__What to work on__
Go through the entries below and pick out every line with "offers".

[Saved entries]
=======

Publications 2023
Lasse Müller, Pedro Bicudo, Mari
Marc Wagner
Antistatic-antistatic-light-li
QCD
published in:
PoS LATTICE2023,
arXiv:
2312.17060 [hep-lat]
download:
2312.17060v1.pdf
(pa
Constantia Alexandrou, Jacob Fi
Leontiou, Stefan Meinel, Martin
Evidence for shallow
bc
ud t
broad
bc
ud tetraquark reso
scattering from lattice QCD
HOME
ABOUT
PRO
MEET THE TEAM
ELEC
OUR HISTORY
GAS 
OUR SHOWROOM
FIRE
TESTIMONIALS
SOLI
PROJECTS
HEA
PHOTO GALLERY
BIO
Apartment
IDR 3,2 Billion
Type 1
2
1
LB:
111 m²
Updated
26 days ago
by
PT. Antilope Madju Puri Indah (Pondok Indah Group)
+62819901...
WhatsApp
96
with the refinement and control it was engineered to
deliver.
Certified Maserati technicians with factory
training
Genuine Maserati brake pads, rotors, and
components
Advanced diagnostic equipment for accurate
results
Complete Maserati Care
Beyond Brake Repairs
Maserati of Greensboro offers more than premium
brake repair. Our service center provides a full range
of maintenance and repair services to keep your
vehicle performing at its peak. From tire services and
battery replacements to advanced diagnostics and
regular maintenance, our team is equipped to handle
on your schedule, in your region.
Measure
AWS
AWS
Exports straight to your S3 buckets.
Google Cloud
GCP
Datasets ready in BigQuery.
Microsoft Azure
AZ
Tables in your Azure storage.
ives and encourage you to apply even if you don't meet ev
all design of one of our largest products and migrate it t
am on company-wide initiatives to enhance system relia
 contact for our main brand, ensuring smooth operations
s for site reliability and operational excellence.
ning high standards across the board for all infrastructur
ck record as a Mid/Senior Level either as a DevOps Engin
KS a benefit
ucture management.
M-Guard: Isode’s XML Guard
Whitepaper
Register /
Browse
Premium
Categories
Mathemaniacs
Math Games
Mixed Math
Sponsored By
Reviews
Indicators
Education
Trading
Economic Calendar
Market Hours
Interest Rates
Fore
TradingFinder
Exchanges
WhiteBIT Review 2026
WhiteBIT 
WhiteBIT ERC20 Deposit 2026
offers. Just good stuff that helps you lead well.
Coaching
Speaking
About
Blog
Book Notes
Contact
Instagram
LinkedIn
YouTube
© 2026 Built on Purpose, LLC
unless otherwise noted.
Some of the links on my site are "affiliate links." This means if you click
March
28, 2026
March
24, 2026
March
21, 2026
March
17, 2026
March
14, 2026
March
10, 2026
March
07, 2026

=======

__Problem solution__
Maserati of Greensboro offers more than premium
offers. Just good stuff that helps you lead well.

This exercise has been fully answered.